No, it’s not at all. In fact, that’s a really good question I ask myself all the time, because I don’t feel terribly balanced at the moment. I actually have many part-time jobs and I love them all but, of course, many part-time jobs always adds up to more than a full-time job because of all of the administrative stuff that goes with it. I started teaching, probably, 15 or 20 years ago. It took me a while to find my stride and feel confident. I think only after I had a couple of people come to me with vocal problems that I felt I was able to help with that I felt that I had some kind of credibility as a teacher. And stylistically, people often come into early music as if there’s some gigantic rule book that they don’t have access to and God forbid they should do a trill wrong or something like that. I work very hard at trying to facilitate somebody’s experience of style without intimidating them.

I teach for the performance practice program at Case Western Reserve [University]. I teach the graduate students there. That’s a part-time position. I’m an artist in residence at Northwestern University and the University of Chicago. I do residencies at Oberlin Conservatory once a year. I have a new studio in New York that I go to twice a year to do early-music coaching, and my private studio in Chicago, as well. So it’s kind of crazy, actually. All of those things, with concert work and trying to schedule it without everybody going nuts — but I love it all, so it’s hard to know what I would stop.

That sounds like a very modern lifestyle, with lots of air travel and things like that. I wonder if you ever feel at odds with modern culture, spending so much time and energy absorbed in this older, lower-tech craft.

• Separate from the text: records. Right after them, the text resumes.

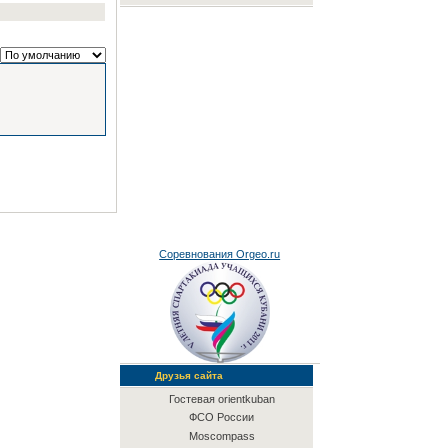
Соревнования Orgeo.ru
Друзья сайта
Гостевая orientkuban
ФСО России
Moscompass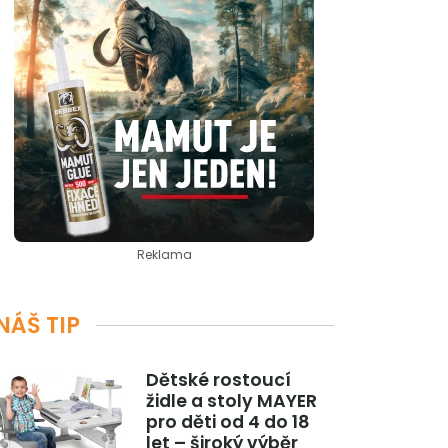
Reklama
NÁŠ TIP
Dětské rostoucí
židle a stoly MAYER
pro děti od 4 do 18
let – široký výběr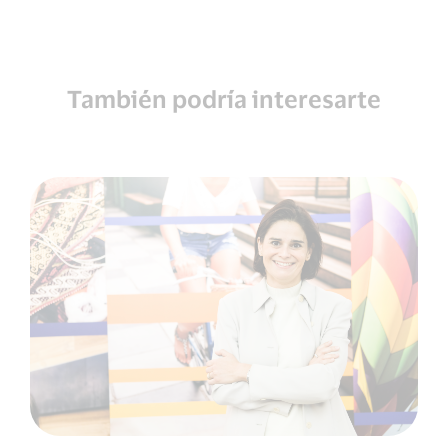
También podría interesarte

That’s interesting; I hadn’t really thought about that, because I use so much of the high-tech stuff to do it. I have electronic tuners for dealing with uneven temperaments, and I have an electronic transposing keyboard so I can sing at any pitch. I haven’t thought of it as being any kind of anachronism or problem. It feels pretty normal. I think the weirdest thing, frankly, and the most anachronistic, is that we do concerts of this music at all. It is not concert music. They didn’t have concerts for a lot of this stuff. It was in pieces, done a few at a time, in a salon or a private situation. Unless you’re doing 17th-century opera, it’s a little artificial. We do Masses. The Monteverdi Vespers: that’s the weirdest concert of all. But that’s how we present music now. It’s not really knit into our social fabric as a live art, certainly as recording it is. That’s where I feel the dissonance. Performing lute songs, I should be five feet from all the listeners. Even though I can sing loudly enough and Paul can project, it’s just not real to be in these great big rooms with people sitting in rows. So, to create that sort of intimacy and personal connection in a concert hall is a big job.

But that’s probably why you do it.

It’s fun. It’s interesting: You read about these women singers in the 17th century, fabulous singers with big personalities, big divas. They were praised for their beauty and their singing and the way they acted on stage and all the things that we love in our divas, but they were hired help. If somebody was having a dinner party, they came in and performed. So, it’s very interesting to have both those things going on. Go onstage and dazzle them, but then have it win their hearts at the same time. It’s fun. I can feel myself smiling here. I like it!